La cocaína —que puede permanecer en el organismo hasta 72 horas después del consumo— es una de las sustancias más consumidas entre los transportistas de pasajeros. El 44% de los motoristas detenidos por conducción temeraria resultó positivo a prueba de cocaína hasta la primera quincena de abril, de acuerdo con un reporte policial.
Aunque el Reglamento de Tránsito no especifica un límite de consumo de esta droga, especialistas en adicciones adversan el uso de esta sustancia cuando se presta un servicio de utilidad pública.
Esta sustancia resulta altamente peligrosa para quienes están a cargo del traslado de pasajeros, ya que produce un descontrol en los impulsos y la conciencia, dice Mercedes Aldana, directora del programa de rehabilitación de FUNDASALVA.
“El consumidor no mide los riesgos, se cree inmune, tiene sensación de omnipotencia, pierde el juicio y la conciencia se altera”, precisa Luis Alfaro, terapeuta de la misma fundación antidrogas.
Debido a que ninguna ley establece el nivel máximo permitido de esta droga entre el gremio de los transportistas, las pruebas de laboratorio que miden la concentración de esta sustancia carecen de validez legal.

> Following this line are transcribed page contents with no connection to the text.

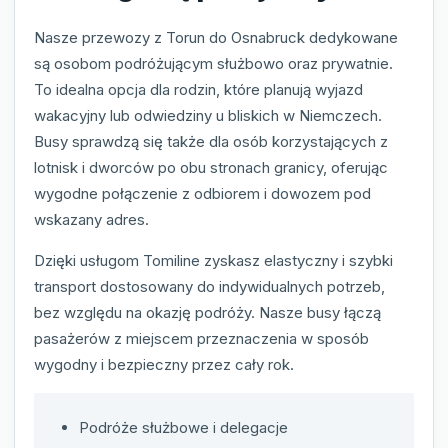
Nasze przewozy z Torun do Osnabruck dedykowane
są osobom podróżującym służbowo oraz prywatnie.
To idealna opcja dla rodzin, które planują wyjazd
wakacyjny lub odwiedziny u bliskich w Niemczech.
Busy sprawdzą się także dla osób korzystających z
lotnisk i dworców po obu stronach granicy, oferując
wygodne połączenie z odbiorem i dowozem pod
wskazany adres.
Dzięki usługom Tomiline zyskasz elastyczny i szybki
transport dostosowany do indywidualnych potrzeb,
bez względu na okazję podróży. Nasze busy łączą
pasażerów z miejscem przeznaczenia w sposób
wygodny i bezpieczny przez cały rok.
Podróże służbowe i delegacje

Sin embargo, la Policía de Tránsito tiene reportes de laboratorios que indican que los motoristas del sistema público conducen con más de 5,000 nanogramos de cocaína en la sangre por mililitro. Con esos niveles, los motoristas andan en un nivel que se denomina “high”, bien elevados, comenta Alfaro.
El alcohol figura como la segunda droga de mayor consumo (35%) entre los motoristas del transporte público que fueron sometidos a control vehicular entre enero y abril de este año.
El artículo 171 del Reglamento de Tránsito establece que la presencia de más 100 miligramos de alcohol por cada 100 mililitros de sangre es un indicador de estado de ebriedad.
En lo que va del año, sin embargo, hay motoristas que han reportado hasta 351 miligramos de alcohol, equivalente a más de 20 botellas de cerveza.
Hace tres años la Policía de Tránsito reportó el mayor nivel de consumo de alcohol en un control vehicular: 480 grados de alcohol, es decir, unas 27 botellas de cerveza. Hasta ahora sigue imbatible.